Pero persistían dudas profundas. El presidente del Parlamento iraní, Mohammad Bagher Ghalibaf, dijo que tres partes de la propuesta de diez puntos de Irán habían sido violadas. Algunos analistas cuestionaban si los mediadores iraníes previstos —Abbas Araghchi y Ghalibaf— tendrían la autoridad real para negociar. Una fuente regional describió la situación como "caos manejable". Otra dijo: "Están tratando de ganar un ciclo de noticias de 24 horas a la vez. Todos vamos a ver los barcos. Pronto sabremos qué es real". Lo que había comenzado como un ultimátum apocalíptico se había convertido en una carrera diplomática contra el reloj, con el resultado aún completamente incierto.
Citas Notables
Podemos contar misiles, contamos drones y podemos contar barcos, si los barcos se están moviendo, y hasta ahora, al menos hoy, todos esos indicadores han ido en la dirección equivocada.— Brett McGurk, analista de CNN y ex enviado especial estadounidense
Están tratando de ganar un ciclo de noticias de 24 horas a la vez. Todos vamos a ver los barcos. Pronto sabremos qué es real.— Funcionario estadounidense familiarizado con las discusiones internas
La Conversación del Hearth Otra perspectiva de la historia
¿Cómo llegamos a un punto donde el presidente amenaza con destruir una civilización completa?
Trump creía que cerrar el estrecho de Ormuz era un acto de guerra económica. Necesitaba que reabriera. Cuando las negociaciones se estancaron, escaló el lenguaje para crear presión. Pero nadie sabía si realmente estaba dispuesto a actuar.
¿Y entonces qué cambió en esas últimas horas?
Pakistán jugó un papel crucial. Su primer ministro pidió públicamente una extensión de dos semanas, pero la Casa Blanca ya había aprobado eso en privado. Fue diplomacia disfrazada de último momento. Irán respondió más rápido de lo que había respondido en días.
Pero el acuerdo se desmorona casi inmediatamente.
Sí. Porque nadie realmente acordó lo mismo. Irán pensaba que el Líbano estaba incluido. Estados Unidos e Israel dijeron que no.
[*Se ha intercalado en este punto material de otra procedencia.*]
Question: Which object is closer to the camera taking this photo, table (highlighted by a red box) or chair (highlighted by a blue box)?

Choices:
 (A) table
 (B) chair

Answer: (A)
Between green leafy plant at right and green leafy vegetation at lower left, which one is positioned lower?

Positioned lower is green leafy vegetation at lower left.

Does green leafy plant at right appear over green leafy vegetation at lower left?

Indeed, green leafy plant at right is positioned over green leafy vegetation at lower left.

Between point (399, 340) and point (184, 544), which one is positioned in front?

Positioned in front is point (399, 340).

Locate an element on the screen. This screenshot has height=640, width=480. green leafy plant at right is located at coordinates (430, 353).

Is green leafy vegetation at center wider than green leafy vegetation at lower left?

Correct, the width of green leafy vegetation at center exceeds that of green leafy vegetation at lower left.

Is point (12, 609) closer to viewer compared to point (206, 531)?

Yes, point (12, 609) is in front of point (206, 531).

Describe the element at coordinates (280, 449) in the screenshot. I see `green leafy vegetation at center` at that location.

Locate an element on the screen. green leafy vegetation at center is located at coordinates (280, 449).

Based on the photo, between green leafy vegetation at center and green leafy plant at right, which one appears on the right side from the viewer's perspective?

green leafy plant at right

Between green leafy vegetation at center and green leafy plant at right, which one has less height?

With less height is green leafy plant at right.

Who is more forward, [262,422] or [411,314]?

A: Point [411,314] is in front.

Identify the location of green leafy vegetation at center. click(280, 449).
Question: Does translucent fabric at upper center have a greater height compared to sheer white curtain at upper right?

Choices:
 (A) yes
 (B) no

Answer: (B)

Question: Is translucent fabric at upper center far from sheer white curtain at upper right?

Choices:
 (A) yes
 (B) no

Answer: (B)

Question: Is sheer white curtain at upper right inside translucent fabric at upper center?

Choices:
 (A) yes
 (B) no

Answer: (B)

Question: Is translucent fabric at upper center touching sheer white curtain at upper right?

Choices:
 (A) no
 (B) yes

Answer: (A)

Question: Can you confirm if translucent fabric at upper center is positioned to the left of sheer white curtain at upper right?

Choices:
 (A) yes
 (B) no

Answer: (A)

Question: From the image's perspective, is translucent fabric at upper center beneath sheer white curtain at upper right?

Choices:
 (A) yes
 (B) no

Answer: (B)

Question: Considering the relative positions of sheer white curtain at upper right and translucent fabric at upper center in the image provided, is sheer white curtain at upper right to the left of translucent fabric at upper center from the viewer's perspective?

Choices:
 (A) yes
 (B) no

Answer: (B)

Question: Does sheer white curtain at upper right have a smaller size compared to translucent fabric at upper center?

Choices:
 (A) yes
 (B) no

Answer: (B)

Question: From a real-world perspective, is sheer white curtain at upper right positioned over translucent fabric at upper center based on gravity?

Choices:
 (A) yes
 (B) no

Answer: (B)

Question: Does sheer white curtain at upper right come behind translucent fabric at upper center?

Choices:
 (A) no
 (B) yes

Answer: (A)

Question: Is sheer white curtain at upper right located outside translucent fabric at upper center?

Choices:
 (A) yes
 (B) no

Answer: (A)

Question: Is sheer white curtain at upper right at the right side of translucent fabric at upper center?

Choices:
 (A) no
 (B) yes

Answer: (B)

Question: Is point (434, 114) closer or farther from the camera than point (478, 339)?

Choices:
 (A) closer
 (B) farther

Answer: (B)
Y el estrecho sigue cerrado, a pesar de lo que dicen los funcionarios.
¿Entonces Trump simplemente anunció un acuerdo que no existe?
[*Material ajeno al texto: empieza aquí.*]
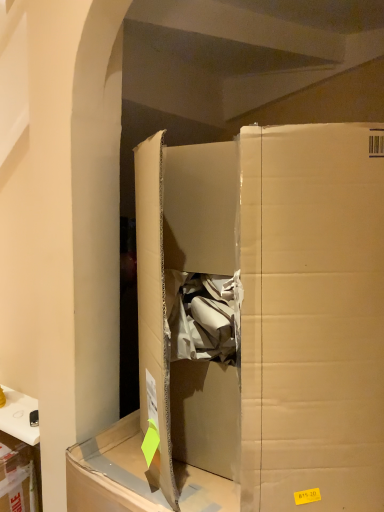 Locate an element on the screen. The width and height of the screenshot is (384, 512). cardboard box at center is located at coordinates (273, 309).

The image size is (384, 512). Describe the element at coordinates (273, 309) in the screenshot. I see `cardboard box at center` at that location.

Find the location of `cardboard box at center`. cardboard box at center is located at coordinates (273, 309). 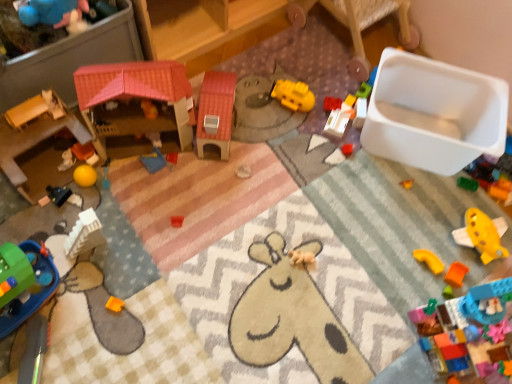 Find the location of `free space that is in between plastic pink house at center, the 7th toy in the left-to-right sequence, and translucent blue plastic blocks at lower right, the third toy viewed from the right`. free space that is in between plastic pink house at center, the 7th toy in the left-to-right sequence, and translucent blue plastic blocks at lower right, the third toy viewed from the right is located at coordinates (296, 230). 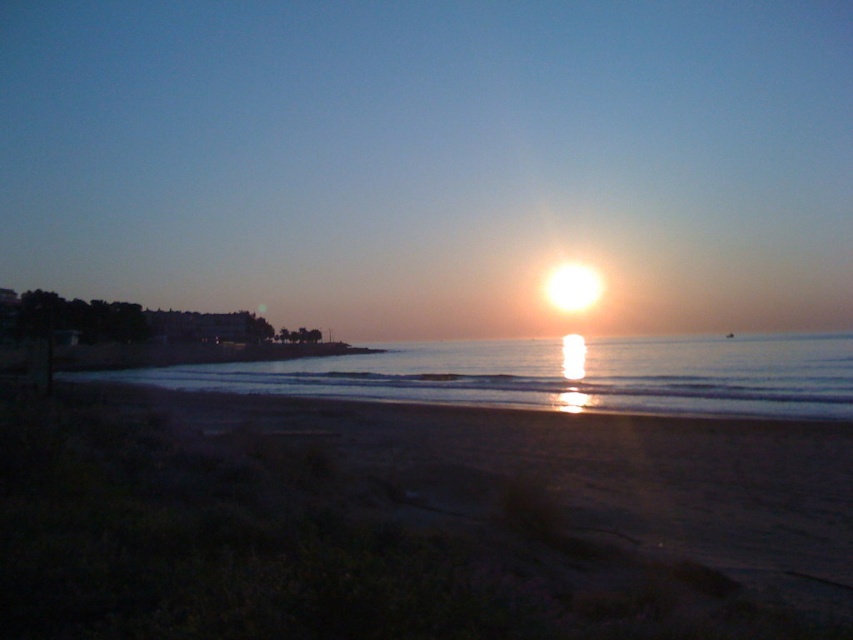 You are planning to build a small sandcastle on the sandy beach at lower left and a dock on the smooth water at center. Considering their sizes, which location would allow for a larger structure?

The smooth water at center has a larger size than the sandy beach at lower left, so building a larger structure there would be possible.

You are standing on the beach facing the water. You see two points marked on the sand. One is at coordinate point(486, 424) and the other at point(692, 342). Which point is closer to you?

Point(486, 424) is in front of point(692, 342), so the point at point(486, 424) is closer to you.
Es más complicado. Probablemente necesitaba una salida de su propio ultimátum sin parecer débil. El cese del fuego compra tiempo. Pero el tiempo solo funciona si alguien realmente quiere hacer un acuerdo.
¿Y Irán quiere?
Eso es lo que nadie sabe. Los mediadores iraníes que negociarán este fin de semana podrían no tener autoridad real. Algunos los ven como traidores por buscar una solución diplomática. Es difícil negociar cuando tu propio lado no te respalda.
¿Entonces esto podría colapsar en dos semanas?
Fácilmente. O podría extenderse si hay avances. Pero los barcos todavía no se mueven. Eso es lo que importa al final.